Crawling is highly encouraged from a developmental standpoint due to it relating to other areas of development. Such areas of development include, but are not not limited to:
- FINE MOTOR SKILLS: involve the strengthening of the smaller muscles of the body such as the hands and fingers but also the larger muscles of the chest and shoulders that provide stabilization for fine motor tasks. Fine motor tasks include grasping things, writing with a pen or pencil, fastening clothes and even moving the mouth and chewing.
- SPATIAL AWARENESS: a physical understanding and orientation of the physical world around child; their relationship with and position within it. This skill translates into later years as self-preservation, navigation and problem solving skills.
- BINOCULAR VISION: when crawling, which means they look forward to where they are going and then back down at their hands again; this skill later translates to a preschool readiness skill of looking up at the blackboard then back down at paper to write something.
- COORDINATION: left and right brain coordination is enhanced by crawling due to the brain being required to process hearing, sight and movement all at the same time. So the more a baby practices crawling, the more synchronized and developed each of these skills will become.
- PHYSICAL STRENGTH: the more a baby moves in their environment on all fours, the stronger they are becoming. This strength translates into a precursor for walking in a few month’s time. When the baby gains more confidence in their environment and starts to expand upon their environment by pulling up to stand, they begin developing lower back and leg muscles for walking.

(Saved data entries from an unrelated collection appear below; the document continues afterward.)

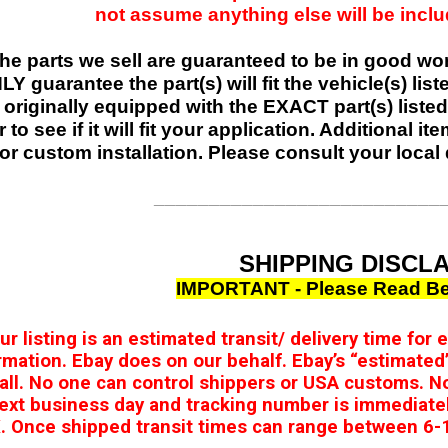
not assume anything else will be include
 the parts we sell are guaranteed to be in good w
Y guarantee the part(s) will fit the vehicle(s) list
 originally equipped with the EXACT part(s) listed,
r to see if it will fit your application. Additional 
or custom installation. Please consult your local 
__________________________
SHIPPING DISCL
IMPORTANT - Please Read Be
our listing is an estimated transit/ delivery time for
rmation. Ebay does on our behalf. Ebay’s “estimated’
 all. No one can control shippers or USA customs. N
ext business day and tracking number is immediate
 Once shipped transit times can range between 6-1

Whether your child appears to want to move from independent sitting to walking, crawling is always encouraged to optimized developmental skills. Here are a few ways to help promote crawling with young babies:
- Tummy time during waking hours with plenty of floor space for baby to move around in. Limiting use of swings, walkers, exersaucers, etc.
- During tummy time place toys out of reach all around baby to encourage forward movements along with pivot to each side.
- Get down on floor with baby for play.
- Place your baby over your lower leg, a towel roll or a small play ball so that his hand and knees touch the floor and gently rock him back and forth while singing Row Your Boat.
- As baby gets more skilled and stronger, create “courses” through tunnels for baby to crawl through to make it fun and exciting.